The next part is preparing the objects that will go into the sitemap. You add resolvePages
function right under the query
which takes an object as its argument. To shorten your code, you can extract the properties coming from the query
. Do so by using JavasScript destructuring. Extract allSitePage
nodes into allPages
and allMarkdownRemark
nodes into allPosts
variables.
// gatsby-config.js
options: {
output: '/',
query: { /* . . . */ },
resolvePages: ({
allSitePage: { nodes: allPages },
allMarkdownRemark: { nodes: allPosts },
}) => {
const pathToDateMap = {};
allPosts.map(post => {
pathToDateMap [post.fields.slug] = { date: post.frontmatter.date };
});
const pages = allPages.map(page => {
return { ...page, ...pathToDateMap [page.path] };
});
return pages;
}
}
Build a pathToDateMap
object that maps the slug of the post, for example /post-slug/
, to its publication date.
To connect the blog post publication dates to their pages use map
array method.
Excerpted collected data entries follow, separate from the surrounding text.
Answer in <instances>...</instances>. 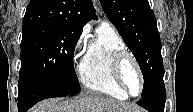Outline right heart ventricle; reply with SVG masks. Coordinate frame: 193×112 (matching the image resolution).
Listing matches in <instances>:
<instances>
[{
    "label": "right heart ventricle",
    "instance_id": "1",
    "mask_svg": "<svg viewBox=\"0 0 193 112\" xmlns=\"http://www.w3.org/2000/svg\"><path fill=\"white\" fill-rule=\"evenodd\" d=\"M126 49L118 32L109 25H101L90 42L79 69V79L88 90L124 100L128 95L120 89L113 78L114 55Z\"/></svg>",
    "mask_w": 193,
    "mask_h": 112
}]
</instances>
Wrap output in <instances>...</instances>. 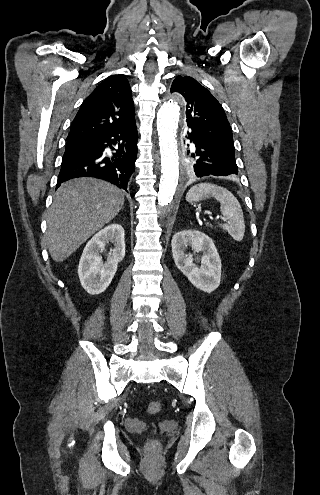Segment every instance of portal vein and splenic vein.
Masks as SVG:
<instances>
[{
    "label": "portal vein and splenic vein",
    "instance_id": "obj_1",
    "mask_svg": "<svg viewBox=\"0 0 320 495\" xmlns=\"http://www.w3.org/2000/svg\"><path fill=\"white\" fill-rule=\"evenodd\" d=\"M209 218H210L211 220H213V219H214V220H218V219H219V217L213 218L211 215L209 216ZM222 219H224V218H222ZM224 220H225V219H224Z\"/></svg>",
    "mask_w": 320,
    "mask_h": 495
}]
</instances>
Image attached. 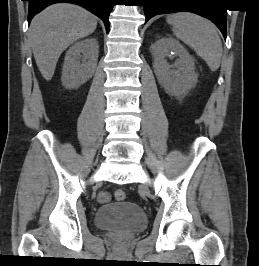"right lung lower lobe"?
Returning a JSON list of instances; mask_svg holds the SVG:
<instances>
[{
  "mask_svg": "<svg viewBox=\"0 0 259 266\" xmlns=\"http://www.w3.org/2000/svg\"><path fill=\"white\" fill-rule=\"evenodd\" d=\"M29 1L28 22L31 21L34 15L42 11L46 6L52 3H74L81 5L88 9L98 17H100L105 24L107 32L109 31V14L114 6L115 0H26Z\"/></svg>",
  "mask_w": 259,
  "mask_h": 266,
  "instance_id": "right-lung-lower-lobe-1",
  "label": "right lung lower lobe"
}]
</instances>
It creates a new array holding objects of each page, its path
and its corresponding date
, if exists in pathToDateMap
. Complete the resolvePages
by returning an array with the pages you want to put into the sitemap.
// gatsby-config.js
// . . .
options: {
// . . .
serialize: ({ path, date }) => {
let entry = {
url: path,
changefreq: 'daily',
priority: 0.5,
};
if (date) {
entry.priority = 0.7;
entry.lastmod = date;
}
return entry;
}
}
You have complete control over the values you want to see in each entry of your sitemap. The object you return from serialize
function represents each entry in the final sitemap.
Whew, that was a lot of work. Congratulations!
Checking Your Site on Search Engines
To see if your site is being crawled by search engines, you can use a special query. Open Google, Bing or DuckDuckGo and type site:your-website.com
. Of course, substitute your-website.com
with your own domain. Results of your query should show links of your website which the search engine has found.
Don’t see any results? Don’t worry. You can manually submit your sitemap to help search engines find your site sooner. Here are guides for Google and Bing, which should be a good start. The rest is up to you and I hope you find success.